When you now start your program from the command line with the ++help argument, you get the full list of all configuration options. CAVEAT! In order to not interfere with other cli tools, the prefix - was changed to +:

$ python my_program.py --help
usage: my_program.py [+h] [++name NAME] [++database.host DATABASE.HOST] [++database.port DATABASE.PORT] [++database.user DATABASE.USER]

optional arguments:
  +h, ++help            show this help message and exit

Configuration Parameters:
  With the parameters specified bellow, the configuration values from the config file can be overwritten.

  ++name NAME
  ++database.host DATABASE.HOST
  ++database.port DATABASE.PORT
  ++database.user DATABASE.USER

Overwrite Parameters with Environment Variables

Likewise to overwriting parameters from the commandline you can also overwrite by passing environment variables. Therefore, simply set the environment variable in the same format as it would be passed as command line arguments and run your application:

$ export database.host=localhost
$ python my_programm.py

Breaking Changes in v2

Pydantic is the underlying library powering ConfMe and with the update to pydantic v2 some breaking changes where introduced. However, we tried our best to minimize the impact on your project and only passed a selection of changes to you. Please find these documented bellow:

Required, optional and nullable fields

Pydantic V2 changes some of the logic for specifying whether a field annotated as Optional is required (i.e., has no default value) or not (i.e., has a default value of None or any other value of the corresponding type), and now more closely matches the behavior of dataclasses. Similarly, fields annotated as Any no longer have a default value of None.

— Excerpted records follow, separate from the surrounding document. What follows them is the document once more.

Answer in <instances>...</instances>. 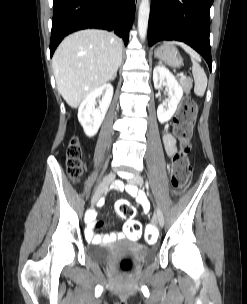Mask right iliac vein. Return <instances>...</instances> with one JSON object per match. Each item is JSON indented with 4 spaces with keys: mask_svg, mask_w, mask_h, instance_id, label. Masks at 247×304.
<instances>
[{
    "mask_svg": "<svg viewBox=\"0 0 247 304\" xmlns=\"http://www.w3.org/2000/svg\"><path fill=\"white\" fill-rule=\"evenodd\" d=\"M115 177V173H110L104 178L92 198V208L97 204L102 195L106 192L110 184L114 181Z\"/></svg>",
    "mask_w": 247,
    "mask_h": 304,
    "instance_id": "right-iliac-vein-1",
    "label": "right iliac vein"
}]
</instances>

The following table describes the behavior of field annotations in V2:

State Field Definition
Required, cannot be None f1: str
Not required, cannot be None, is 'abc' by default f3: str = 'abc'
Required, can be None f2: Optional[str]
Not required, can be None, is None by default f3: Optional[str] = None
Not required, can be None, is 'abc' by default f3: Optional[str] = 'abc'
Not required, cannot be None f4: str = 'Foobar'
Required, can be any type (including None) f5: Any
Not required, can be any type (including None) f6: Any = None

LICENSE

ConfMe is released under the MIT license.